According to the Content Marketing Institute, 89% of B2B marketers say brand awareness is their most important goal. That’s more important than sales and lead generation!
So how do marketers make people aware of their brand? Through a consistent look, message and feel across all content channels: Email campaigns to social to websites. It’s a smart goal, as consistent branding can increase revenue by 33 percent.
Just as people tend to embrace routines, customers crave consistency. They like being able to see a logo or color and instantly identify with it. Just look at Coca-Cola — it’s hardly changed its logo since 1885 — and even then the tweaks have been subtle. As a result, Coca-Cola and “Coke” are equally considered the second most popular words on Earth, aside from the word “okay”.

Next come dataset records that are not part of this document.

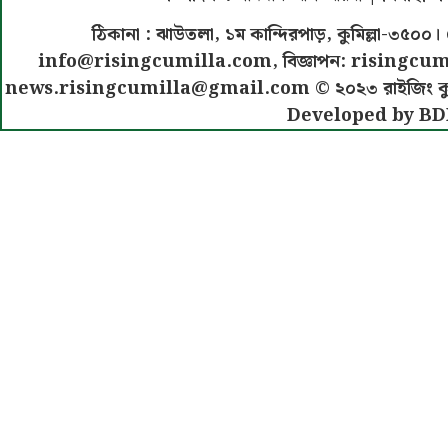
ঠিকানা : ঝাউতলা, ১ম কান্দিরপাড়, কুমিল্লা-৩
info@risingcumilla.com
, বিজ্ঞাপন:
risingcum
news.risingcumilla@gmail.com
© ২০২৩ রাইজিং কুমিল
Developed by BD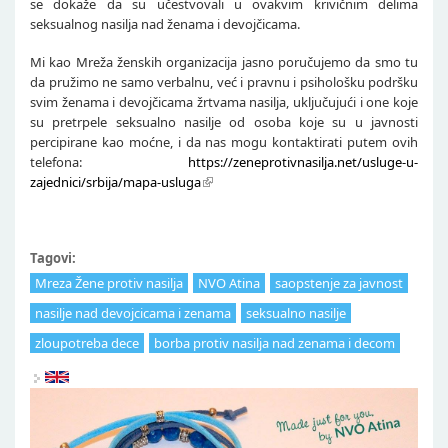
se dokaže da su učestvovali u ovakvim krivičnim delima
seksualnog nasilja nad ženama i devojčicama.
Mi kao Mreža ženskih organizacija jasno poručujemo da smo tu
da pružimo ne samo verbalnu, već i pravnu i psihološku podršku
svim ženama i devojčicama žrtvama nasilja, uključujući i one koje
su pretrpele seksualno nasilje od osoba koje su u javnosti
percipirane kao moćne, i da nas mogu kontaktirati putem ovih
telefona:
https://zeneprotivnasilja.net/usluge-u-
zajednici/srbija/mapa-usluga
Tagovi:
Mreza Žene protiv nasilja
NVO Atina
saopstenje za javnost
nasilje nad devojcicama i zenama
seksualno nasilje
zloupotreba dece
borba protiv nasilja nad zenama i decom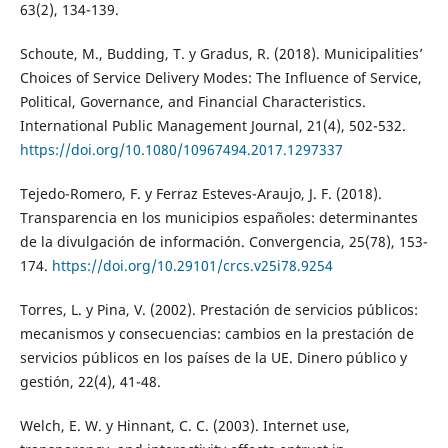
63(2), 134-139.
Schoute, M., Budding, T. y Gradus, R. (2018). Municipalities’
Choices of Service Delivery Modes: The Influence of Service,
Political, Governance, and Financial Characteristics.
International Public Management Journal, 21(4), 502-532.
https://doi.org/10.1080/10967494.2017.1297337
Tejedo-Romero, F. y Ferraz Esteves-Araujo, J. F. (2018).
Transparencia en los municipios españoles: determinantes
de la divulgación de información. Convergencia, 25(78), 153-
174.
https://doi.org/10.29101/crcs.v25i78.9254
Torres, L. y Pina, V. (2002). Prestación de servicios públicos:
mecanismos y consecuencias: cambios en la prestación de
servicios públicos en los países de la UE. Dinero público y
gestión, 22(4), 41-48.
Welch, E. W. y Hinnant, C. C. (2003). Internet use,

Clearly, a strong brand message is key for not only emotionally connecting with customers, but retaining their business. As 5-7 brand impressions are necessary to make your brand recognizable, consistency of a brand’s colors, fonts, and logos matter.
At first, it may seem daunting to be tasked with keeping a brand’s look and feel consistent. You may not be the only one responsible, so how do you streamline processes so nothing falls through the cracks? To help you get started, let’s look at five top tips for keeping your branding consistent across all email communications.
1. Establish a Style Guide
If you don’t already have a written style guide (that one in your head doesn’t scale!), keep reading. In fact, out of 95% of companies, only a quarter leverage their brand guidelines. Anyone who is involved in the process — from design to copywriting to legal — should adhere to this guide.
Elements that should be in a style guide include design features like logos, trademarks, colors, and fonts. Copy rules involve tone, voice, whether you follow the Oxford comma and so on. Although establishing a guide is hard work, the results are powerful: a signature color alone can increase brand recognition by 80 percent.
Keeping these elements constant will help build your brand and its awareness with your customers. Ensure you keep these guidelines aligned across each email template to avoid breakdown in consistent branding (more on this below).
2. Build Templates to Match Your Campaigns
With your style guide established, it’s time to build templates for different kinds of email campaigns, including:
- Newsletters: weekly or monthly newsletters highlighting upcoming events, product spotlights, latest news
- Policy and privacy updates: COVID-19 information, GDPR updates
- Promotional emails: product kick-offs, seasonal item highlights, 10% off savings, shipping discounts
- Transactional emails: personalized messages such as We miss you! Still available! Here’s your latest invoice or shipping update
- Automated emails: sent automatically at each customer journey point. For example: Thanks for signing up! You have one more step! Let’s get started!
Once you’ve narrowed down the email campaigns, you can start building templates accordingly. With an email production platform such as Dyspatch, you can easily name your template and select the theme. Once you start building content blocks within your template, cross-reference back to your design guidelines to make sure everything is aligned. Using saved templates enables you to easily send out categorized emails without having to start from scratch every time.
3. Secure Those Templates
We’ve all been in (aggravating) situations where a logo or color percentage is mistakenly moved, tweaked or updated without permission. Locking down important elements such as legal and copyright content in a footer protects against human error (and human nature).
This also applies to preventing contributors from introducing things like layout misalignments and incorrect element placements. Dyspatch allows you to control content blocks, making them uneditable so you can maintain brand consistency and compliance. Stakeholders can also be confident that they can update email templates without accidentally changing important details or branding elements.
4. Collaborate Effectively
OK, now that your templates are established and secured, it’s time to set up a central hub for all stakeholders. Marketing, copywriters, managers and other essential collaborators can now review, comment, and suggest changes. A workflow hub is vital for efficient and accurate collaboration and should extend to promotional material to newsletters to transactional emails. This way, you avoid fragmented conversations where important information can get lost if it’s not properly documented.
Dyspatch offers the ability to create and reply to feedback, and provides easily-accessible documentation history in a common location. This streamlined collaboration helps track conversations, especially when the team is working remotely, or there are multiple stakeholders involved.
5. Streamline Approval Workflow
You’ve established a branding guideline, built some engaging templates, locked down the important bits and opened your email to review. How do you then make sure it gets in front of all the right eyes and properly signed off? The last thing you want is an angry stakeholder who missed the memo.
One way to simplify the often laborious approval process is to employ an email campaign builder with an integrated approval workflow. With Dyspatch, you can assign out content blocks and approvals for review via an email notification and a centralized Inbox. Stakeholders can then test the template, chat about it, and approve for export to an email service provider.
Consistency is King
Branding goes beyond simply a logo or a typeface. It’s your story, your essence, your ethos. It’s what makes you unique. Keeping consistent branding for your company is vital for building relationships, retaining customers, and increasing email engagement. If you ensure your brand is always on-point and recognizable, you’ll be rewarded when customers come back — time and again.